Kim Hyeong-soo, who escaped Kim Jong-Un’s dictatorship in 2009, has claimed the hermit kingdom is depended on the drugs industry.
Having worked for the government’s top secret research body, the Longevity Institute, Mr Hyeong-soo claimed the hermit state is trading opium and that locals are getting hooked.
Mr Hyeong-soo said: “Kim Il-sung gave an internal decision to party officials that they should support the opium industry.
"But they couldn't call them opium manufacturers, so they used a code name or terminology; they called it White Flowers."
He added: "It's very accessible even to the general public. The North Korean government initiated the illegal drugs, but now it's expanded to the general market.
"A lot of the people within the manufacturing industry would actually steal one or two grammes because it's the equivalent of their month's salary.
"Because there is no medication available a lot of people would use opiates as a painkiller, so they would take it orally or intravenously."
The former resident of the hermit kingdom claimed medicine donated to North Korea by the international community and South Korea was immediately seized by the regime and sold at extortionate prices, leaving people with little access to conventional pain relief.

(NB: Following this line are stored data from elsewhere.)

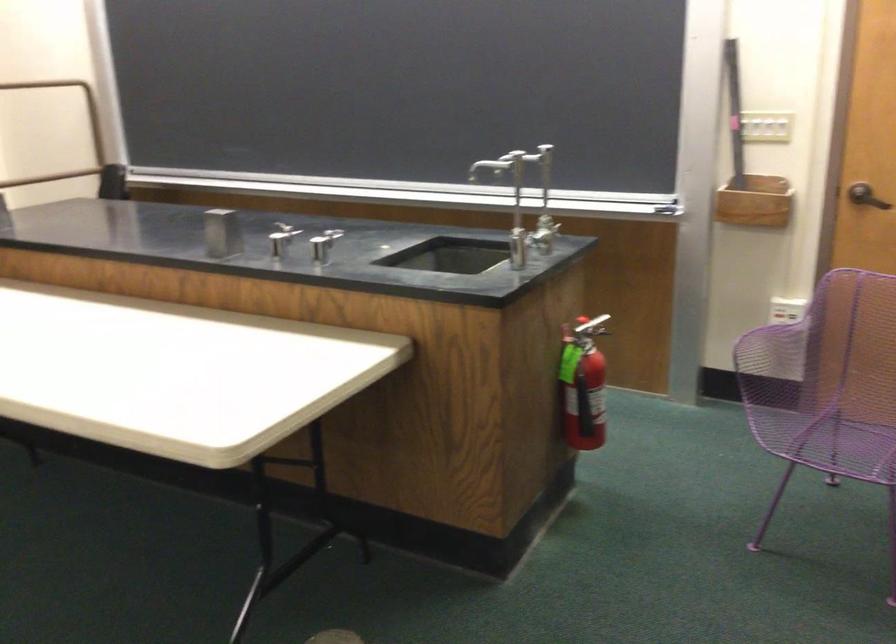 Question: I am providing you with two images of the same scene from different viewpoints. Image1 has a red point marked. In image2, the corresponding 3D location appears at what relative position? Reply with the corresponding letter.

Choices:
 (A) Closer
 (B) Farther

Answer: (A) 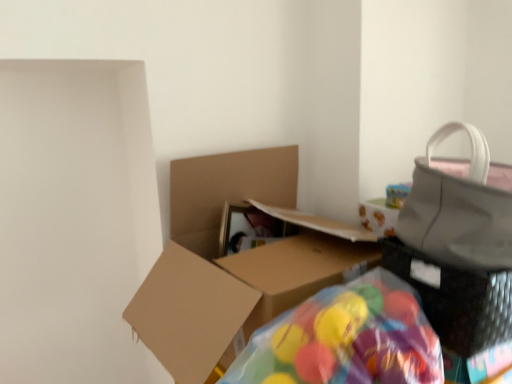 Question: Is matte gray handbag at right not inside translucent plastic bean bag chair at lower center?

Choices:
 (A) yes
 (B) no

Answer: (A)

Question: Is matte gray handbag at right bigger than translucent plastic bean bag chair at lower center?

Choices:
 (A) no
 (B) yes

Answer: (B)

Question: Would you say translucent plastic bean bag chair at lower center is part of matte gray handbag at right's contents?

Choices:
 (A) no
 (B) yes

Answer: (A)

Question: Does matte gray handbag at right have a lesser height compared to translucent plastic bean bag chair at lower center?

Choices:
 (A) yes
 (B) no

Answer: (B)

Question: From a real-world perspective, is matte gray handbag at right physically above translucent plastic bean bag chair at lower center?

Choices:
 (A) yes
 (B) no

Answer: (A)

Question: Considering the relative sizes of matte gray handbag at right and translucent plastic bean bag chair at lower center in the image provided, is matte gray handbag at right taller than translucent plastic bean bag chair at lower center?

Choices:
 (A) yes
 (B) no

Answer: (A)

Question: Can you confirm if translucent plastic bean bag chair at lower center is wider than brown cardboard box at center?

Choices:
 (A) no
 (B) yes

Answer: (A)

Question: From a real-world perspective, is translucent plastic bean bag chair at lower center located beneath brown cardboard box at center?

Choices:
 (A) yes
 (B) no

Answer: (A)

Question: Is translucent plastic bean bag chair at lower center positioned in front of brown cardboard box at center?

Choices:
 (A) no
 (B) yes

Answer: (B)

Question: Is brown cardboard box at center a part of translucent plastic bean bag chair at lower center?

Choices:
 (A) no
 (B) yes

Answer: (A)

Question: From a real-world perspective, is translucent plastic bean bag chair at lower center on top of brown cardboard box at center?

Choices:
 (A) yes
 (B) no

Answer: (B)

Question: From the image's perspective, does translucent plastic bean bag chair at lower center appear lower than brown cardboard box at center?

Choices:
 (A) yes
 (B) no

Answer: (A)

Question: Is matte gray handbag at right thinner than brown cardboard box at center?

Choices:
 (A) no
 (B) yes

Answer: (B)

Speaking exclusively to Daily Star, Mr Hyong-soo said: "Tuberculosis was a disease that was going on in North Korea and the medication that was given by South Korea and the international community was sold on the black market.
"For one month’s worth, it would cost the equivalent of what a labourer would make in five years. So of course I have seen a lot of my relatives having children that would die of tuberculosis."
In a damning claim, Mr Hyeong said the regime was using the funds to fuel its development of nuclear weapons.
He said: "I can literally say that North Korea is just a big criminal site where Kim Jong-il and Kim Jong-un have taken 25 million people hostage."